Every Israeli knows that Iran has clandestinely crossed every “red line” set by the West over the past 20 years — putting nuclear plants online, building heavy water facilities, refining uranium, working on explosive triggers and warheads, and generally breaching all its obligations under the Nuclear Nonproliferation Treaty — and has gotten away with it. So any deal that scales back sanctions and allows Iran to keep operating its advanced nuclear development facilities, even at a low-level, is a fatal bargain.
The deal could also involve a commitment to “tackle” Israel’s alleged nuclear weapons program. Israel’s nuclear status has been supported and criticized by different American presidents over the decades, but has never been significantly threatened. In July 2010, Obama pledged support for Israel’s right to defend itself by any means possible — by implication, even with nuclear weapons.
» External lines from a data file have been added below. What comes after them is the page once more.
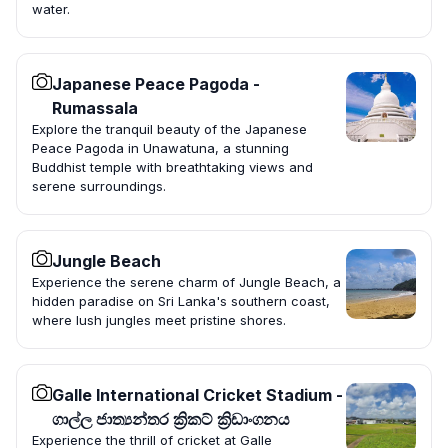
water.
Japanese Peace Pagoda -
Rumassala
Explore the tranquil beauty of the Japanese
Peace Pagoda in Unawatuna, a stunning
Buddhist temple with breathtaking views and
serene surroundings.
Jungle Beach
Experience the serene charm of Jungle Beach, a
hidden paradise on Sri Lanka's southern coast,
where lush jungles meet pristine shores.
Galle International Cricket Stadium -
ගාල්ල ජාත්‍යන්තර ක්‍රිකට් ක්‍රිඩාංගනය
Experience the thrill of cricket at Galle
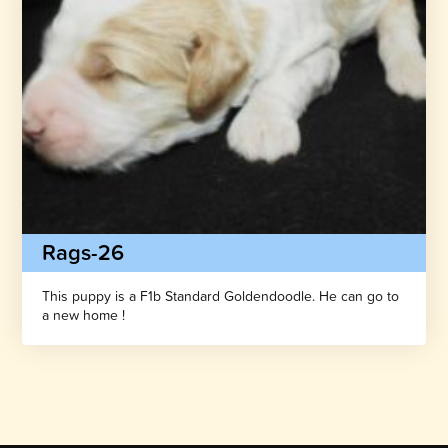
Rags-26
This puppy is a F1b Standard Goldendoodle. He can go to
a new home !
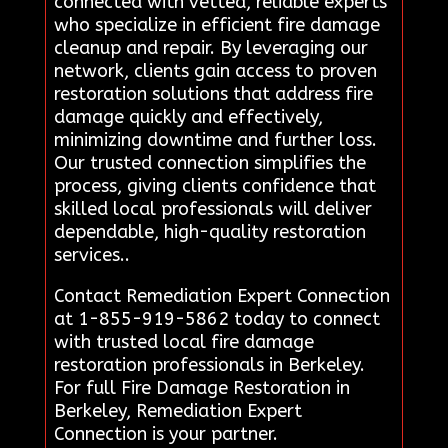
connected with vetted, reliable experts
who specialize in efficient fire damage
cleanup and repair. By leveraging our
network, clients gain access to proven
restoration solutions that address fire
damage quickly and effectively,
minimizing downtime and further loss.
Our trusted connection simplifies the
process, giving clients confidence that
skilled local professionals will deliver
dependable, high-quality restoration
services..
Contact Remediation Expert Connection
at 1-855-919-5862 today to connect
with trusted local fire damage
restoration professionals in Berkeley.
For full Fire Damage Restoration in
Berkeley, Remediation Expert
Connection is your partner.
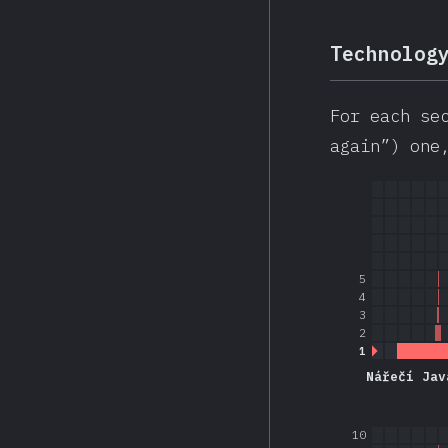
Technolog
For each se
again”) one
5
4
3
2
1
Nářečí Jav
10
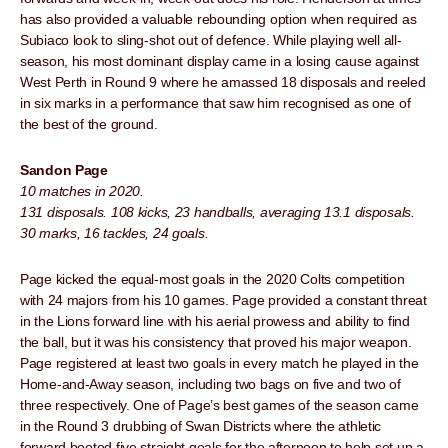
has also provided a valuable rebounding option when required as
Subiaco look to sling-shot out of defence. While playing well all-
season, his most dominant display came in a losing cause against
West Perth in Round 9 where he amassed 18 disposals and reeled
in six marks in a performance that saw him recognised as one of
the best of the ground.
Sandon Page
10 matches in 2020.
131 disposals. 108 kicks, 23 handballs, averaging 13.1 disposals.
30 marks, 16 tackles, 24 goals.
Page kicked the equal-most goals in the 2020 Colts competition
with 24 majors from his 10 games. Page provided a constant threat
in the Lions forward line with his aerial prowess and ability to find
the ball, but it was his consistency that proved his major weapon.
Page registered at least two goals in every match he played in the
Home-and-Away season, including two bags on five and two of
three respectively. One of Page’s best games of the season came
in the Round 3 drubbing of Swan Districts where the athletic
forward booted five straight goals for the afternoon to help set up a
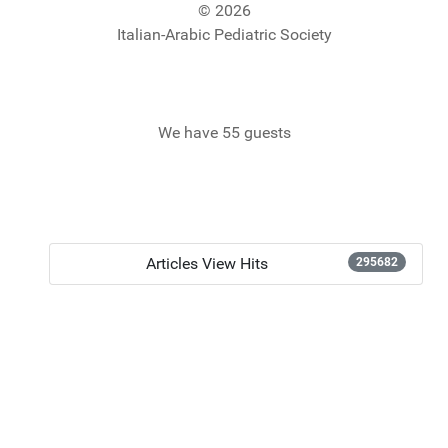
© 2026
Italian-Arabic Pediatric Society
We have 55 guests
Articles View Hits
295682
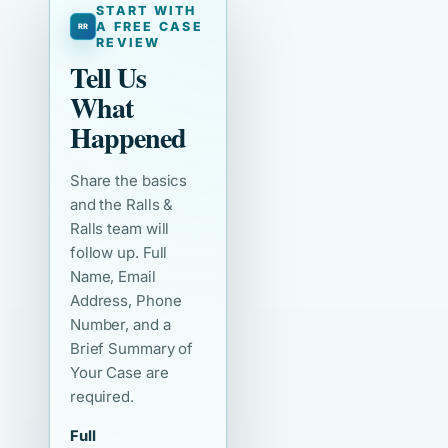
START WITH
A FREE CASE
REVIEW
Tell Us
What
Happened
Share the basics
and the Ralls &
Ralls team will
follow up. Full
Name, Email
Address, Phone
Number, and a
Brief Summary of
Your Case are
required.
Full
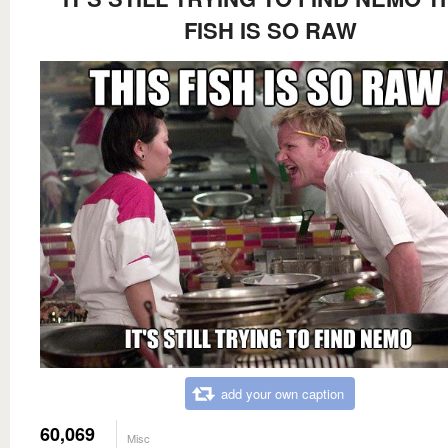
FISH IS SO RAW
add your own caption
60,069
Misc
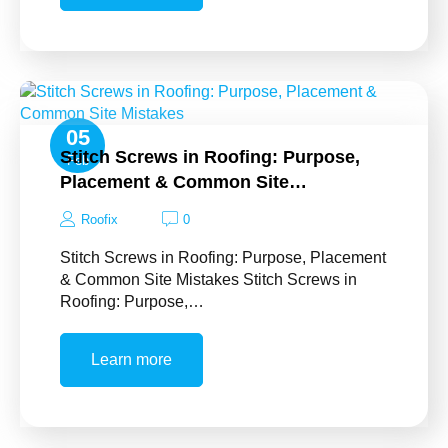
05
Stitch Screws in Roofing: Purpose,
Feb
Placement & Common Site…
Roofix
0
Stitch Screws in Roofing: Purpose, Placement
& Common Site Mistakes Stitch Screws in
Roofing: Purpose,…
Learn more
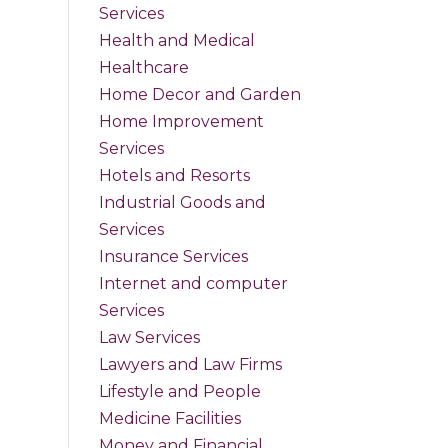
Services
Health and Medical
Healthcare
Home Decor and Garden
Home Improvement
Services
Hotels and Resorts
Industrial Goods and
Services
Insurance Services
Internet and computer
Services
Law Services
Lawyers and Law Firms
Lifestyle and People
Medicine Facilities
Money and Financial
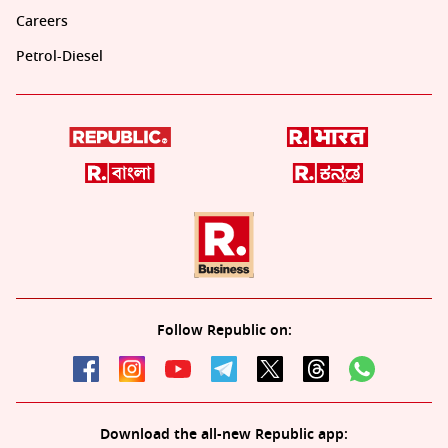
Careers
Petrol-Diesel
Follow Republic on:
Download the all-new Republic app:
However, Washington seems to have backtracked on its clear support, and is now supporting a U.N. conference on a nuclear-free Middle East scheduled for December in Finland which could very well focus on Israel. This issue holds the potential for acute friction between the two countries. Prof. Uzi Arad, who was National Security adviser to Netanyahu and who negotiated the July 2010 understandings, says that America had indeed undertaken to ensure that there would only be “discussions” at the Finland conference, with no move to enforce nuclear restrictions on Israel. We’ll see …
There is a theory which postulates that Obama’s re-election brings the required showdown with Iran closer than a Romney win would have, because Obama is already so invested in the issue and so clearly on record as rejecting the mere containment of Iran. But I don’t buy it. Obama’s paramount commitment to rapprochement with the Islamic world, I suspect, will overtake his declarations of opposition to Iran. He never was going to, and never will, confront Iran militarily.
Which brings us to Palestinian statehood, which was one of Obama’s earliest and most earnest commitments. Mahmoud Abbas’ obstinacy hasn’t made it easy for Obama to back Palestinian aspirations, but Abbas is forcing the issue with his push for unilateral recognition of Palestinian quasi-statehood at the U.N. later this month. Israel expects Washington to punish the PA for this, but I wonder. And when Israel announces new settlement construction, adoption of the Levy Report, and other penalties to Abbas in response to the U.N. decision, I doubt that we’ll get much support from Obama.
So start filling your sandbags. We’re in for a rough ride.